En 1954, Ingeborg Bachmann se marcha a Roma, la “ciudad primigenia”, la urbs mirabilis capaz de darle toda la libertad que echa de menos, capaz de hacerle olvidar aquella ruina espiritual de Europa que ya percibiera Hermann Broch. Bachmann pasea extasiada la ciudad, día y noche. En 1958 conoce al novelista suizo Max Frisch, e inicia con él una relación destructiva; él la persigue con ahínco (“Comprendo que no quiero vivir sin ella. Roma non risponde, no logro entender que no pueda localizarla durante toda una noche, ni tampoco de día.¿No habrá recibido mis cartas? La quiero, la amo”) y ella acaba al borde del psiquiátrico tras la indigna publicación por parte de Frisch de un panfleto ominoso sobre su relación. En 1962 el vínculo termina, y tras una breve estancia en Berlín, Ingeborg recupera la calma, su vida en Roma… y el silencio. Su último poema publicado había sido “Nada de delikatessen” (No descuido la escritura/ sino a mí./ Los demás saben/ servirse de las palabras./ Yo no soy mi asistente./¿Voy a capturar un pensamiento,/ llevarlo detenido/ a una iluminada celda de frase,/ halagar ojo y oído/ con bocados de palabras/ de primera calidad,/ investigar la libido de una vocal,/ servir de medianera/ para el valor amatorio/ de nuestras consonantes?). La literatura parece abandonarla durante casi diez años. Es un periodo también de enfermedad, de sufrimiento físico. Pero a lo largo de todo este tiempo, en realidad, Bachmann está inmersa en una obra importante, una trilogía narrativa llamada Modos de Muerte, de la que finalmente sólo vería la luz Malina (1971, recuperada por Akal en 2003), una novela intensamente lírica surcada de sutiles referencias autobiográficas: hay diálogos con acotaciones musicales que recuerdan a Henze; hay un episodio bellísimo, poético y cifrado (Los misterios de la Princesa de Kagran) que remite indiscutiblemente a la hermosa relación con Celan; hay un personaje abyecto, Malina, que da cuerpo a un novelista que bien podría tener rasgos de Frisch; también está la figura del padre, la idea de la muerte, la obsesión por la perfección formal, por la precisión en el decir.

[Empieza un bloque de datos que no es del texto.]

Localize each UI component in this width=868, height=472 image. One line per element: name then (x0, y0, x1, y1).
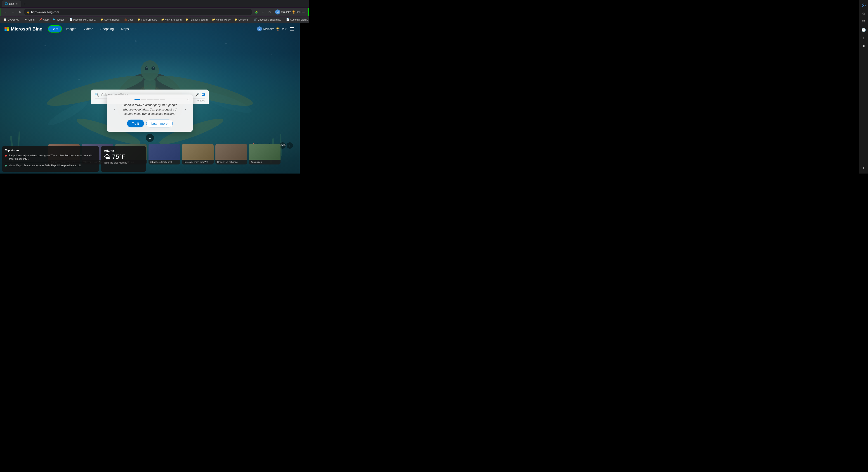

Bachmann mostró su oposición a muchas cosas: al nazismo, a la Guerra Fría, a la Guerra de Vietnam. Fue también escandalosa en unos tiempos en que la intelectualidad no se entendía posible en femenino y en que las relaciones personales no se llevaban adelante como Bachmann las llevaba. Sufrió y vivió entre el amor y las palabras. El 17 de octubre de 1973, con cuarenta y siete años, acostada y atestada de narcóticos, muere consumida por el fuego que inicia en su cama un cigarrillo y que la devora a ella y lo devora todo en su casa romana. “Llega el día en que uno ve todo negro/ se toma el desayuno con los muertos”.